--- SUPPLIED RECORDS Enclosed Below ---

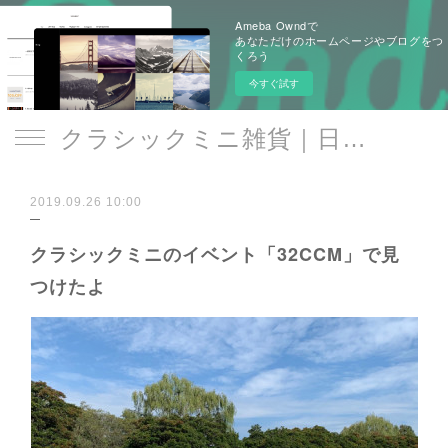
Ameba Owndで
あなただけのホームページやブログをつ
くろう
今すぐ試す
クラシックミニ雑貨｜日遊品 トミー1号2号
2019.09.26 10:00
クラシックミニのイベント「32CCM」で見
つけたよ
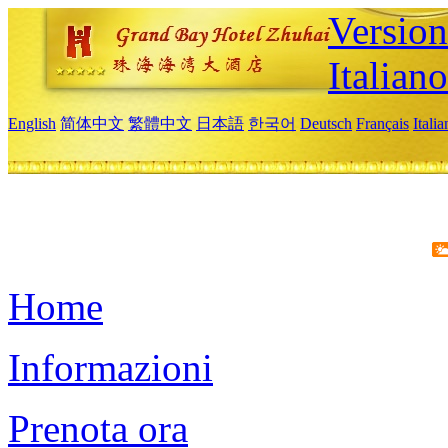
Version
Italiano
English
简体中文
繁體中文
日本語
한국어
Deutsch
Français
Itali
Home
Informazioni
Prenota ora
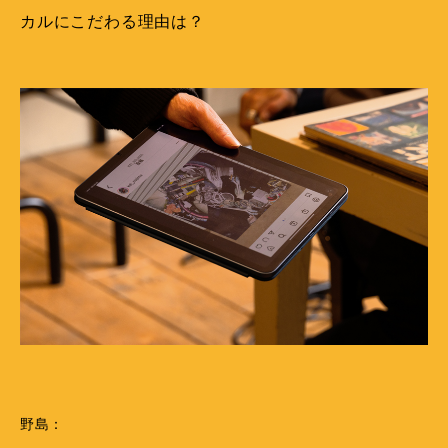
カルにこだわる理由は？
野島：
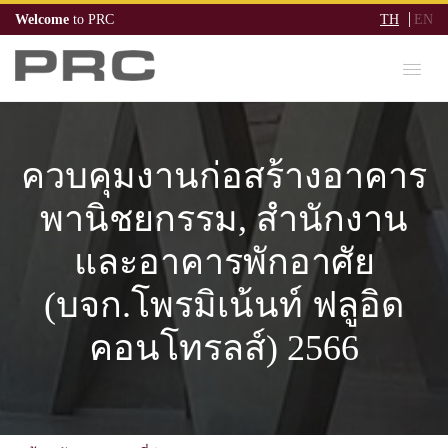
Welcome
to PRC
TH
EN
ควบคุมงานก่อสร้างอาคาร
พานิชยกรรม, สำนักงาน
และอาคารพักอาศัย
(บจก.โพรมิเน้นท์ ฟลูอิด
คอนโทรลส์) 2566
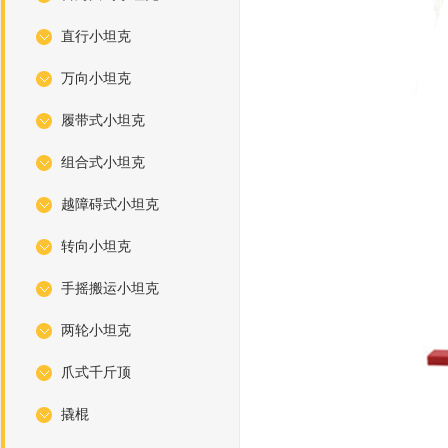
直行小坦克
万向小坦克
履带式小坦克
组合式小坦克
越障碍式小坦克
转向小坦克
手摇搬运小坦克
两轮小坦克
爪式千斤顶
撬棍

--- End of Enclosed SUPPLIED RECORDS ---
--- SUPPLIED RECORDS Enclosed Below ---

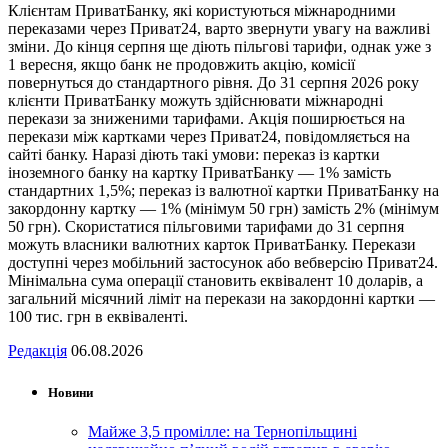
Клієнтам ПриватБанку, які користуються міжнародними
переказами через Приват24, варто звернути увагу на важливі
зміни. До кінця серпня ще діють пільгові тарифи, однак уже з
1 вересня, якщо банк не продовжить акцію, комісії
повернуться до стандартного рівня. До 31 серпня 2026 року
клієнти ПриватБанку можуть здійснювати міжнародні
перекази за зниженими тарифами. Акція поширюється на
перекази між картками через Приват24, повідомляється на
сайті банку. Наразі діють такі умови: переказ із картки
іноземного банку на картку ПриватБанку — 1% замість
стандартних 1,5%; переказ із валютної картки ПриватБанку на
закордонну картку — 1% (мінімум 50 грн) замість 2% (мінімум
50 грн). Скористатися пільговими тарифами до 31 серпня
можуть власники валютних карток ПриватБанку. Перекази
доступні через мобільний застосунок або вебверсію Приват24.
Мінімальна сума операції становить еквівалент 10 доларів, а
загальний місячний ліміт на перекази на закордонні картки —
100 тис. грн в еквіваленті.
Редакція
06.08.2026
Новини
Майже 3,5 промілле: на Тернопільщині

--- End of Enclosed SUPPLIED RECORDS ---

PROMPT: Reproduce the lines above, beginning at the line with "перекази за зниженими" and stopping after the line with "Мінімальна сума операції", exactly as they are.

SOLVED EXERCISE:
перекази за зниженими тарифами. Акція поширюється на
перекази між картками через Приват24, повідомляється на
сайті банку. Наразі діють такі умови: переказ із картки
іноземного банку на картку ПриватБанку — 1% замість
стандартних 1,5%; переказ із валютної картки ПриватБанку на
закордонну картку — 1% (мінімум 50 грн) замість 2% (мінімум
50 грн). Скористатися пільговими тарифами до 31 серпня
можуть власники валютних карток ПриватБанку. Перекази
доступні через мобільний застосунок або вебверсію Приват24.
Мінімальна сума операції становить еквівалент 10 доларів, а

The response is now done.